A great many contradictory predictions about the future of pharma manufacturing have been put out into the universe. Some forecasting focuses on looming serialization compliance requirements and their potentially negative impact on packaging and supply chain operations. Others highlight the bright side and focus on the potential impact of emerging technologies, such as the Internet of Things (IoT), artificial intelligence (AI), machine learning (ML) and blockchain.
Of course, the future will vary company to company. Much will depend on the operational strategies chosen — whether these decisions be conscious or subconscious.
Digital vs. Traditional Factory
Let’s explore the differing results that may ensue if companies take a digital versus traditional approach to problem solving for various business challenges. We’ll call these approaches “Digital Factory” and “Traditional Factory,” and imagine five scenarios played out five years into the future, in 2023.
I will highlight the vastly improved results that I predict for those who choose a digital approach. It is my firm belief that with the accelerated rate of change in digital technologies, and the enablement of track and trace infrastructure, a “Digital Factory” approach will result in massive improvements in data availability, visibility and decision-making mechanisms.
Scenario 1: Bidding on a New Business Opportunity
Case Study: A new RFP is received from a major customer looking to select a new CMO partner to produce a high-volume product portfolio, which could increase current demand volume by 30 percent.
Traditional Factory: Management assumes it can fulfill demand without a realistic capacity or cost analysis. Previous RFP submissions are leveraged to benchmark the best price quote, and a final offer is submitted with adjustments to these benchmarks based on management’s subjective comments on the negotiation power of the customer and his expectations. If the business is won, the management team struggles to meet demand at all costs.

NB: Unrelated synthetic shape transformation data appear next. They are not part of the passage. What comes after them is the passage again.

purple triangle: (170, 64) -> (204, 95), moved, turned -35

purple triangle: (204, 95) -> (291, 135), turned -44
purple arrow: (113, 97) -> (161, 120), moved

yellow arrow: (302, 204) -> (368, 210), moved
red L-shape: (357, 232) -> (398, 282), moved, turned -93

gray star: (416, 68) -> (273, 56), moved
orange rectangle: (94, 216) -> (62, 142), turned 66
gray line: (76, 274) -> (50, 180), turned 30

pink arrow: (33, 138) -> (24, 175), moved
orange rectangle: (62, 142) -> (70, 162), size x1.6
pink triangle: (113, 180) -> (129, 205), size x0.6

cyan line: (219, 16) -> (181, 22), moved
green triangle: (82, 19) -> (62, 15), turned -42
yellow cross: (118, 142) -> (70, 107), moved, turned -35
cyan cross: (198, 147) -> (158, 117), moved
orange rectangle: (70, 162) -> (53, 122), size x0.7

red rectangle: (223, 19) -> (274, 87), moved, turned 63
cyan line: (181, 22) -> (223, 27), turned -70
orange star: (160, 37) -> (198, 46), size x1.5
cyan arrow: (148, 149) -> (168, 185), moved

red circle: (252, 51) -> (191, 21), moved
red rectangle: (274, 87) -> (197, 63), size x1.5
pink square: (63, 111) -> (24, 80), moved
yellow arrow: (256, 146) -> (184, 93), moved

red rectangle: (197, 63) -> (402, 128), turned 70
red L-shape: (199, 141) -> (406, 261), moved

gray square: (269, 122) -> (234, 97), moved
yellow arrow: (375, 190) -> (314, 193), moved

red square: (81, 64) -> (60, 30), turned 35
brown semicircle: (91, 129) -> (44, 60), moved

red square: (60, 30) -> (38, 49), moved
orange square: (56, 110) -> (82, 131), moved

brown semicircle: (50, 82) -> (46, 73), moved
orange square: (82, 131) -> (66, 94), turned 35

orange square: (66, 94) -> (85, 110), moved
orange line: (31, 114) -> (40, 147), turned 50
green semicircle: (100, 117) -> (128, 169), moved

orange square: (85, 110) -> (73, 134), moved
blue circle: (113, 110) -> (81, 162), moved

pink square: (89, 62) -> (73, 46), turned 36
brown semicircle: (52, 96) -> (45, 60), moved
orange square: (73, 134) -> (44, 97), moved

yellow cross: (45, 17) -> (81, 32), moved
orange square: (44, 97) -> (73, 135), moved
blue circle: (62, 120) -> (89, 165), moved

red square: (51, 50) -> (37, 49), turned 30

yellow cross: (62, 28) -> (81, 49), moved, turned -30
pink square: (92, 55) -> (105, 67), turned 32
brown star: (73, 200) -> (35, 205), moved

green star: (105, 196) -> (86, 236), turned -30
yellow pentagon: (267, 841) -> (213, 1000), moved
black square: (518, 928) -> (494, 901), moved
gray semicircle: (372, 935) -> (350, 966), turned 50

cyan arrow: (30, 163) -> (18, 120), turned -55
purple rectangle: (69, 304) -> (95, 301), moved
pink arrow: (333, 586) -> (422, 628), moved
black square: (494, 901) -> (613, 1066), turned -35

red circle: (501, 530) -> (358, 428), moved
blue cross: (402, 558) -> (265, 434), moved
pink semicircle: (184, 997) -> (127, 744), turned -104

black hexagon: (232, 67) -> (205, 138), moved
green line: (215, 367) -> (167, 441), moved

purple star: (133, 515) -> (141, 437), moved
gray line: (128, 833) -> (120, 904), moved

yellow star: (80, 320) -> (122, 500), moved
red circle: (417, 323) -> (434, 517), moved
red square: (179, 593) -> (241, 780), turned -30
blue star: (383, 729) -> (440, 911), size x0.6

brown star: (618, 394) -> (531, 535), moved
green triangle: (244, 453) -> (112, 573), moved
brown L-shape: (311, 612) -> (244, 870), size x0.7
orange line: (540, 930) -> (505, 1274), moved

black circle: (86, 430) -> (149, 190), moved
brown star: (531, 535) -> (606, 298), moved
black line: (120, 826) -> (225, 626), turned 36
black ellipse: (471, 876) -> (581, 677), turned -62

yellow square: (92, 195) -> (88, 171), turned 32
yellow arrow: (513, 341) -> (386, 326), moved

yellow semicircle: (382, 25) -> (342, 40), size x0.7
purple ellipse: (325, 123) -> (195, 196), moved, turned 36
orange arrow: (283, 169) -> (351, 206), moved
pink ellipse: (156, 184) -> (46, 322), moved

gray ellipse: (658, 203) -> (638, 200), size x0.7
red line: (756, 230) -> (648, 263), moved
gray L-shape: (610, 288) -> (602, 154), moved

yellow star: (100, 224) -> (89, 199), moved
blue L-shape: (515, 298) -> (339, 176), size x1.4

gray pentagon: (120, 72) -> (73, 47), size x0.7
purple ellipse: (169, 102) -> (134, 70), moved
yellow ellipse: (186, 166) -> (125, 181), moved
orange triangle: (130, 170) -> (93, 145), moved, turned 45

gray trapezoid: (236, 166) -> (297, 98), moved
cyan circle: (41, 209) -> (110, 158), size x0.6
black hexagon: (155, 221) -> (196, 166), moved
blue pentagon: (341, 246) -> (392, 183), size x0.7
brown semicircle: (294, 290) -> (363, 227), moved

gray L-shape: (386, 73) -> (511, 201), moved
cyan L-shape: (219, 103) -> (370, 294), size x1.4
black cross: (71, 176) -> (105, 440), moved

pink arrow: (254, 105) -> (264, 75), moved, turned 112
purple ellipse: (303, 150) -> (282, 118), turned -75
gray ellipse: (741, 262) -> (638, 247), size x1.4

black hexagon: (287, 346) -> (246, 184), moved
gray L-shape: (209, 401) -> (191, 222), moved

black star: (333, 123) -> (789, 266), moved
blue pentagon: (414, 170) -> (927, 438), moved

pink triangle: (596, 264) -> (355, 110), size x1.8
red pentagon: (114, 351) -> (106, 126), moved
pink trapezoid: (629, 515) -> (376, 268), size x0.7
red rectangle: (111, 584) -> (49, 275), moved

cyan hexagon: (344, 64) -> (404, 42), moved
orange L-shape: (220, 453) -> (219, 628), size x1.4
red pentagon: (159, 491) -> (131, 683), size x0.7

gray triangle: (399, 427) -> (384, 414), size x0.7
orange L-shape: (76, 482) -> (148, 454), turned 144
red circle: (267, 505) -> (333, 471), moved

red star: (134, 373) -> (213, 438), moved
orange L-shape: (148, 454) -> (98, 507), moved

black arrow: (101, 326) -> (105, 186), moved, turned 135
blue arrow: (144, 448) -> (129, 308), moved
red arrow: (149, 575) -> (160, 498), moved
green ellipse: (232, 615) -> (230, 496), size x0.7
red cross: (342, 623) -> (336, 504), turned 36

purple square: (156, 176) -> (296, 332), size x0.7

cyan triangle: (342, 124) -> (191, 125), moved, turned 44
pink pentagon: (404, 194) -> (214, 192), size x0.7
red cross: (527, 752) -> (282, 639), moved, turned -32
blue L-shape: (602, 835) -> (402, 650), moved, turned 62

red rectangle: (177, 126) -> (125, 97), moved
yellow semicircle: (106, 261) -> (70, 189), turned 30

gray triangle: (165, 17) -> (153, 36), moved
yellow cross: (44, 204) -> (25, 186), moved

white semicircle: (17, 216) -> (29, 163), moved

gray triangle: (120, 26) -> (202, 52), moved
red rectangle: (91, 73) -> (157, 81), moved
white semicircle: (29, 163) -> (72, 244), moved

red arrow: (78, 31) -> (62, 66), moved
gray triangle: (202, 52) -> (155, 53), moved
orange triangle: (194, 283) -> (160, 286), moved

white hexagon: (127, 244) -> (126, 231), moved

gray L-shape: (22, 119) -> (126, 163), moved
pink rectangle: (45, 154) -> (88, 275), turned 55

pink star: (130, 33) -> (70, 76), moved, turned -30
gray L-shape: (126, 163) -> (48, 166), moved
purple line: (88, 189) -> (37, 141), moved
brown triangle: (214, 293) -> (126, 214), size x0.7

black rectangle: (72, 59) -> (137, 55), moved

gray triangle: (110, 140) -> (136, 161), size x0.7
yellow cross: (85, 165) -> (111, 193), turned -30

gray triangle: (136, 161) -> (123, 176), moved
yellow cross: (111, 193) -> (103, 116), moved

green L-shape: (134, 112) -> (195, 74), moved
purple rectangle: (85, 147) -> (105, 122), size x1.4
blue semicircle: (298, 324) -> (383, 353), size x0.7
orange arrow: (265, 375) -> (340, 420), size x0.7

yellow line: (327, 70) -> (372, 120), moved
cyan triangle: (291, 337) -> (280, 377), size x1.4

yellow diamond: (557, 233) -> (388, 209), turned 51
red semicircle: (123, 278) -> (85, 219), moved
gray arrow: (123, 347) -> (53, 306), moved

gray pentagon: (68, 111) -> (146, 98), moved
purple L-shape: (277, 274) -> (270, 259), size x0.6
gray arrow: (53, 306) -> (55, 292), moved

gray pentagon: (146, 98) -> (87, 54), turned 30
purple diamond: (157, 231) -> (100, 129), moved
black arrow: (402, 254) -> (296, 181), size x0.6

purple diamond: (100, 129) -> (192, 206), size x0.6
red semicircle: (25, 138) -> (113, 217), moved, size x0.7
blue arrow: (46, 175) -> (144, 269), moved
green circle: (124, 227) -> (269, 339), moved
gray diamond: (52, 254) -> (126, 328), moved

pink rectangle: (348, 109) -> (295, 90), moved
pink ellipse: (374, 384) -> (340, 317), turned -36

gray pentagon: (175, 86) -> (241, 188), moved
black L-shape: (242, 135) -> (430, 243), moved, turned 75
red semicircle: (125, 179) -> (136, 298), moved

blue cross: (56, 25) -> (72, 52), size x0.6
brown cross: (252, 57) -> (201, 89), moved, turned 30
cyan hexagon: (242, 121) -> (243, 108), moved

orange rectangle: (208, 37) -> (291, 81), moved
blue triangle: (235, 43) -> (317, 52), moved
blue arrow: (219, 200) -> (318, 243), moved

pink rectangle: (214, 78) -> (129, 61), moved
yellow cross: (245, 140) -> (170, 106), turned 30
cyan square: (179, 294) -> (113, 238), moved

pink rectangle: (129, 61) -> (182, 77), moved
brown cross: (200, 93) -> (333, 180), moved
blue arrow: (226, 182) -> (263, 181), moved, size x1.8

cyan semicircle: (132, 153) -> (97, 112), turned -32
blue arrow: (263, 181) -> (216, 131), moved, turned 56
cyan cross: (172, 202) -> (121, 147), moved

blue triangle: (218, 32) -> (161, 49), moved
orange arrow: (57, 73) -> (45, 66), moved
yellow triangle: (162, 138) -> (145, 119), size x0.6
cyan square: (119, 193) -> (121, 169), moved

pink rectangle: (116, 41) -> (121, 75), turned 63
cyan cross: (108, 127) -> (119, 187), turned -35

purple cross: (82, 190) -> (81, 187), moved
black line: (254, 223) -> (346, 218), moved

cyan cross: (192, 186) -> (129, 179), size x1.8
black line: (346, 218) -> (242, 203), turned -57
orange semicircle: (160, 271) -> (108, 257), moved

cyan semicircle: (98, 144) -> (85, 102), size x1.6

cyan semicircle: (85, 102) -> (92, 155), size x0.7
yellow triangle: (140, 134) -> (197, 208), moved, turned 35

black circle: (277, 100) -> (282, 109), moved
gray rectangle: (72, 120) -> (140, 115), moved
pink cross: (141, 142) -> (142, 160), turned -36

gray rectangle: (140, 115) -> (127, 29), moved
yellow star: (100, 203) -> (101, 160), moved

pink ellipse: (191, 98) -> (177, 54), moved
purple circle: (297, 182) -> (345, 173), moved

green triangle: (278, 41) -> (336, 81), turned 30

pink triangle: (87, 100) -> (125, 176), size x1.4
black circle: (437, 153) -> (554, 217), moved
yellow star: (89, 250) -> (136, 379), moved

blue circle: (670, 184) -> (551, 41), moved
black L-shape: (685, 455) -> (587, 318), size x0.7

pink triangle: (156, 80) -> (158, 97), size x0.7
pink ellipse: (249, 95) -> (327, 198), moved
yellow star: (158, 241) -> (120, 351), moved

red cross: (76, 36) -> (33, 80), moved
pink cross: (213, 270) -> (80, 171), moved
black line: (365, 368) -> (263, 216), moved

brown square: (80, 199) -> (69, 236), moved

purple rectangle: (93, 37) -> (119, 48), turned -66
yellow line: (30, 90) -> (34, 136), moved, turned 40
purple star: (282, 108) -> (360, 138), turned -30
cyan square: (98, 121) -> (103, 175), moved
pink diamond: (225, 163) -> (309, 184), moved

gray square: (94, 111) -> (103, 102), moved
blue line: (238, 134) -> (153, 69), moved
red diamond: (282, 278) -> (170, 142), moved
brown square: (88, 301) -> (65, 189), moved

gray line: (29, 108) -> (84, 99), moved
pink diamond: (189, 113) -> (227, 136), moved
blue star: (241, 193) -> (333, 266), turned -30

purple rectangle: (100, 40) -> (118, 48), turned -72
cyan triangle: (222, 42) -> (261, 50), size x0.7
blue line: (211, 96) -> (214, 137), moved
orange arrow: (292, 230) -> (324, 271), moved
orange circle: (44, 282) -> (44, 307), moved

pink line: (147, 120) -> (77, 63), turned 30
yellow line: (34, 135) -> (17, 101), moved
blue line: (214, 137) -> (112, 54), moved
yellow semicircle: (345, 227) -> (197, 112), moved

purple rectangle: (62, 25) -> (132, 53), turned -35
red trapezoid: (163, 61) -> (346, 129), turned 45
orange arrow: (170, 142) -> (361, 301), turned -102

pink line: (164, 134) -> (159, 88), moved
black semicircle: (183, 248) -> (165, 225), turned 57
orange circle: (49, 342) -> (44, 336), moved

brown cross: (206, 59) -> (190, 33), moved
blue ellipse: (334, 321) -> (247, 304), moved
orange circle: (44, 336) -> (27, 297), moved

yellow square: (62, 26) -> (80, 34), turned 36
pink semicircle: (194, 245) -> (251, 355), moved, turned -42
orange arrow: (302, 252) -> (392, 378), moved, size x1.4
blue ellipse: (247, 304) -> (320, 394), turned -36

Digital Factory: Product and volume mix of new business is used in the existing digital capacity model to precisely know the capability to supply, together with implications on internal costs such as additional staff needs, shift restructuring, batch-size driven OEE assumptions, etc. After a realistic cost/supply-side analysis is performed, a reasonable price proposal is estimated based on target gross/net margin assumptions. Multiple scenario analysis is conducted on various volume vs. price points to determine the right negotiation strategy. If the business is won, the management team knows exactly what to do to adjust operational parameters.
Scenario 2: Handling a Crisis — Facing Potential Loss of a Major Customer
Case Study: CMO’s largest customer is approached by an alternative supplier and must make a major decision regarding whether or not to transfer 50 percent of its business.
Traditional Factory: Management tries to keep the customer’s volume by offering price discounts and other incentives. If the loss is final, management takes reactive actions to introduce severe “across-the-board” cost-cutting to direct and indirect labor and spending to manage this existential threat.
Digital Factory: Using its digital toolkit, management analyzes various “what if?” scenarios of lost volume/revenue in real-time, and quickly ascertains the most suitable strategic operational response. Sales and Operations Planning executives utilize data analytics to oversee the decision making process, calculating outcomes to key metrics such as profitability, and determining the appropriate set of cost-cutting initiatives based on root-cause-analysis and the estimated extent of impact to various business segments.
Scenario 3: Capital Expenditure and Investment
Decisions for Capacity Expansion
Case Study: After two years of steady growth in business volume, management decides to expand capacity by building a new facility or expanding current facility capacity.
Traditional Factory: Management decides to buy additional equipment immediately, based on the expectation that the volume growth will sustain and require new capacity in the long term. If the capital expenditure (CAPEX) is limited, management will try to maximize overtime labor, creating a high-cost operational setting to meet the capacity needs.
Digital Factory: Management analyzes the need to add new equipment (or a new site) under various business volume and efficiency scenarios, maximizing the throughput on existing equipment under various shift schedules, and undertakes new CAPEX investment only if truly necessary. Digital analyses highlight bottlenecks on capacity; based on this data, investmest is made in solutions to target these bottlenecks, minimizing capital expenditures while maximizing capacity for a balanced cost/capacity framework.
Scenario 4: Demand/Supply Balancing
Case Study: High volatility of customer orders requires significant over-time labor cost, so management decides to look at staffing levels and contingent labor strategy.
Traditional Factory: Management hires more labor on a contingent basis and/or asks current staff to work overtime during third shift or weekend shifts. Both scenarios create a high-cost structure, and while the overall utilization stays low, costs go up to manage volatility of customer orders.